■ **TASK OBJECTIVE**:
Your answer must be the exact lines from the one with "A-375159652" to the end of the data, both included, with no pictures.

■ **DATASET CONTENT**:
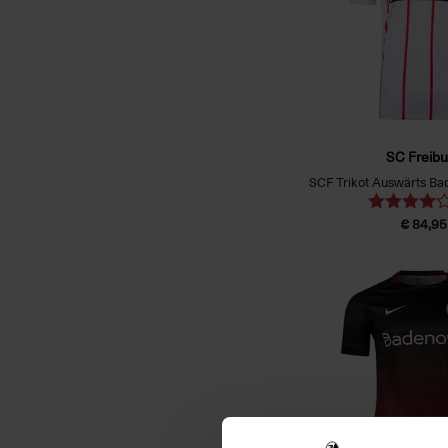
SC Freibu
€ 84,95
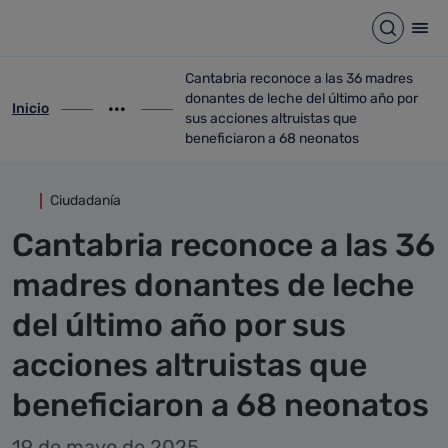
Detalle noticia
Saltar al contenido principal
Abrir b
Abr
Cantabria reconoce a las 36 madres
donantes de leche del último año por
Inicio
ir-a inicio
Mostrar opciones del camino de migas
ir-a Cantabria reconoce a las 36 madres 
sus acciones altruistas que
beneficiaron a 68 neonatos
Ciudadanía
Cantabria reconoce a las 36
madres donantes de leche
del último año por sus
acciones altruistas que
beneficiaron a 68 neonatos
19 de mayo de 2025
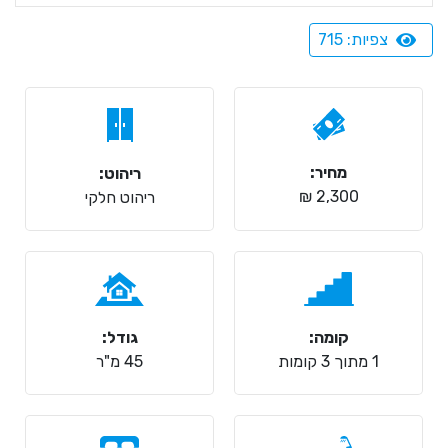
צפיות: 715
מחיר:
ריהוט:
2,300 ₪
ריהוט חלקי
קומה:
גודל:
1 מתוך 3 קומות
45 מ"ר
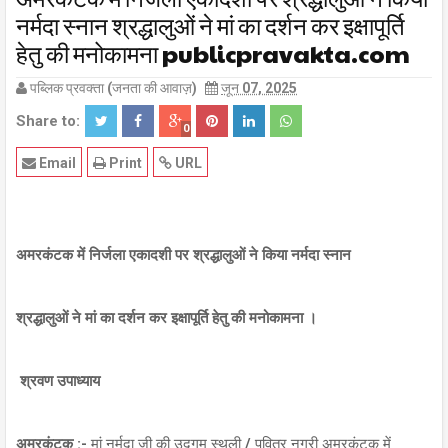
नर्मदा स्नान श्रद्धालुओं ने मां का दर्शन कर इक्षापूर्ति
हेतु की मनोकामना publicpravakta.com
पब्लिक प्रवक्ता (जनता की आवाज़)
जून 07, 2025
Share to:
0
Email
Print
URL
अमरकंटक में निर्जला एकादशी पर श्रद्धालुओं ने किया नर्मदा स्नान
श्रद्धालुओं ने मां का दर्शन कर इक्षापूर्ति हेतु की मनोकामना ।
श्रवण उपाध्याय
अमरकंटक :-
मां नर्मदा जी की उद्गम स्थली / पवित्र नगरी अमरकंटक में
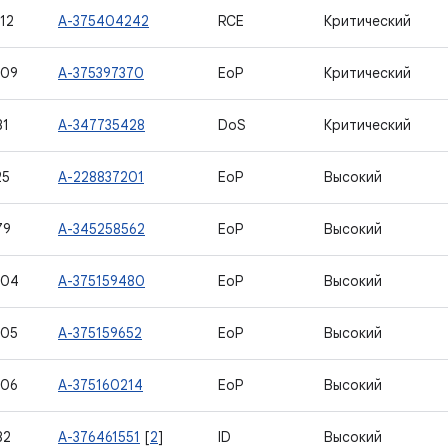
12
A-375404242
RCE
Критический
409
A-375397370
EoP
Критический
81
A-347735428
DoS
Критический
25
A-228837201
EoP
Высокий
79
A-345258562
EoP
Высокий
404
A-375159480
EoP
Высокий
405
A-375159652
EoP
Высокий
406
A-375160214
EoP
Высокий
82
A-376461551
[
2
]
ID
Высокий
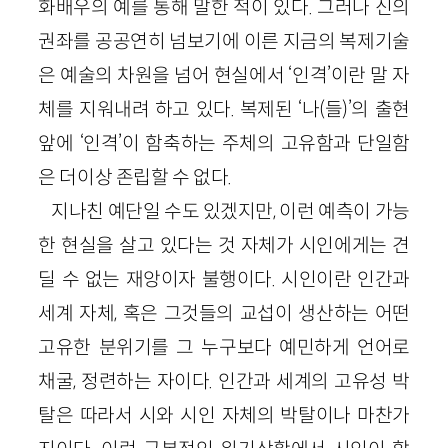
화배우의 예를 통해 말한 적이 있다. 그러나 신의
권좌를 공공연히 넘보기에 이른 지금의 복제기술
은 예술의 차원을 넘어 현실에서 ‘인격’이란 말 자
체를 지워내려 하고 있다. 복제된 ‘나(들)’의 출현
앞에 ‘인격’이 함축하는 주체의 고유함과 단일함
은 더이상 존립할 수 없다.
지나친 예단일 수도 있겠지만, 이런 예측이 가능
한 현실을 살고 있다는 것 자체가 시인에게는 견
딜 수 없는 재앙이자 불행이다. 시인이란 인간과
세계 자체, 혹은 그것들의 교섭이 생산하는 어떤
고유한 분위기를 그 누구보다 예민하게 언어로
채굴, 정련하는 자이다. 인간과 세계의 고유성 박
탈은 따라서 시와 시인 자체의 박탈이나 마찬가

■ **SOLUTION TO THIS EXERCISE**:
A-375159652
EoP
Высокий
406
A-375160214
EoP
Высокий
82
A-376461551
[
2
]
ID
Высокий
화배우의 예를 통해 말한 적이 있다. 그러나 신의
권좌를 공공연히 넘보기에 이른 지금의 복제기술
은 예술의 차원을 넘어 현실에서 ‘인격’이란 말 자
체를 지워내려 하고 있다. 복제된 ‘나(들)’의 출현
앞에 ‘인격’이 함축하는 주체의 고유함과 단일함
은 더이상 존립할 수 없다.
지나친 예단일 수도 있겠지만, 이런 예측이 가능
한 현실을 살고 있다는 것 자체가 시인에게는 견
딜 수 없는 재앙이자 불행이다. 시인이란 인간과
세계 자체, 혹은 그것들의 교섭이 생산하는 어떤
고유한 분위기를 그 누구보다 예민하게 언어로
채굴, 정련하는 자이다. 인간과 세계의 고유성 박
탈은 따라서 시와 시인 자체의 박탈이나 마찬가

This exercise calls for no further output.